> _Work to complete_
Transcribe the data verbatim and drop its images.

> _Dataset extract_
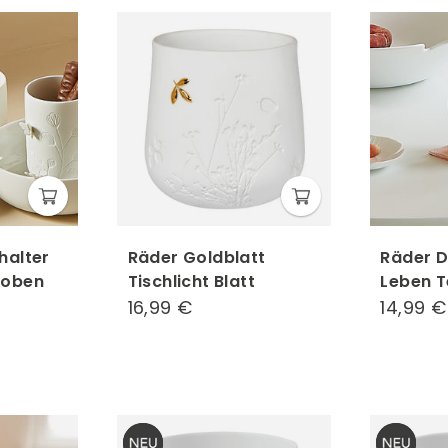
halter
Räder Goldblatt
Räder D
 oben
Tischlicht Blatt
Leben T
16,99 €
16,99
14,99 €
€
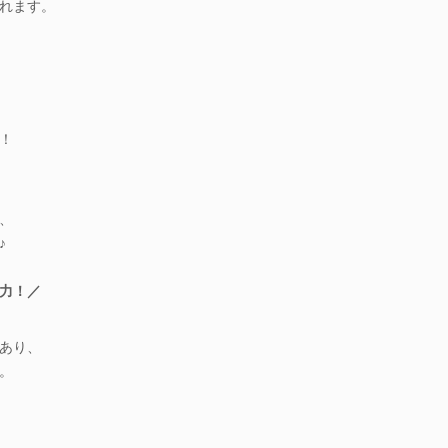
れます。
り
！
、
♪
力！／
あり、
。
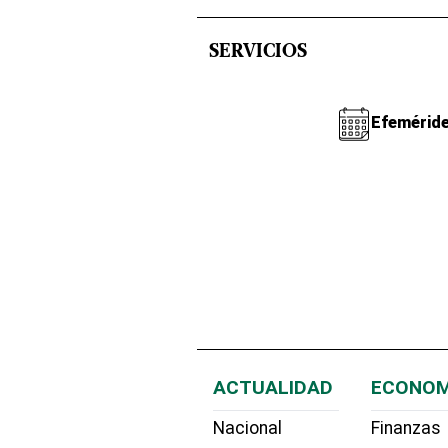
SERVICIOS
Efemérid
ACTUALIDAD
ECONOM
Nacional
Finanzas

> _Expected answer_
halter
Räder Goldblatt
Räder D
 oben
Tischlicht Blatt
Leben T
16,99 €
16,99
14,99 €
€
れます。
り
！
、
♪
力！／
あり、
。
SERVICIOS
Efemérid
ACTUALIDAD
ECONOM
Nacional
Finanzas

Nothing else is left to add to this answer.